The official, Qadri Jamil, was dismissed for spending too much time outside Syria, neglecting his duties and holding meetings “without coordinating with the government,” state television said. Mr. Jamil was fired shortly after he told the Russian news media that he had met with United States officials. Meetings between Syrian and American officials have been rare since the Syrian uprising began in 2011.
A State Department spokeswoman confirmed on Tuesday that the United States ambassador to Syria, Robert S. Ford, met with Mr. Jamil on Saturday in Geneva, calling the encounter one in “a long list” of meetings with people directly or indirectly connected to the Syrian government to discuss the potential peace talks.
Mr. Jamil, a Soviet-educated economist, was one of two members of tolerated opposition parties appointed to the government last year in a move billed as broadening its base. In an interview last month in Damascus, the Syrian capital, he blamed corrupt people on both sides for prolonging the war, and he said that despite his post, he was part of the “patriotic opposition,” which has not supported the armed uprising.
Behind the scenes, American and Russian officials have been meeting with Syrians inside and outside government to set up the planned talks. But there is little sign of movement, with the main exile opposition group demanding the departure of President Bashar al-Assad as a precondition and Mr. Assad saying he will not talk with those bearing arms against him. [Continue reading…]

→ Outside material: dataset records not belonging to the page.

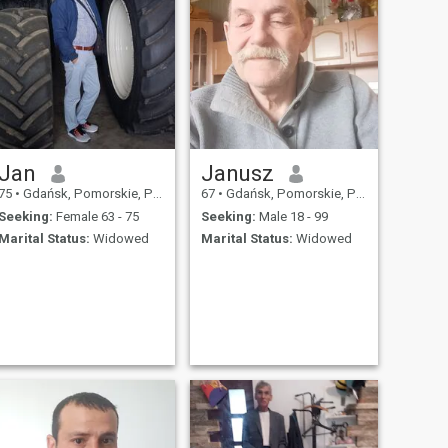
Jan
Janusz
75
•
Gdańsk, Pomorskie, Poland
67
•
Gdańsk, Pomorskie, Poland
Seeking:
Female 63 - 75
Seeking:
Male 18 - 99
Marital Status:
Widowed
Marital Status:
Widowed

Meanwhile, Reuters reports: International powers are unlikely to meet their goal of convening peace talks on Syria in Geneva next month as differences emerge between Washington and Moscow over opposition representation, Arab and Western officials said.
Failure of the main Syrian National Coalition to take a clear stance over the talks, which aim to find a political solution to Syria’s 2-1/2 year civil war, are also expected to contribute to a delay of up to one month, the officials told Reuters.
“A clearer picture will emerge when the United States and Russia meet next week, but all indications show that the November 23 goal will be difficult to meet,” said one of the officials involved in preparing for the talks.
U.S., Russian and U.N envoys are due to meet in Geneva next Tuesday as part of the preparation for the long-delayed peace conference, which was first proposed back in May.
A main point of contention, the official said, is the role of the Western-backed opposition coalition – an issue which has flared up since a meeting in London last week of Western and Gulf Arab countries opposed to Assad.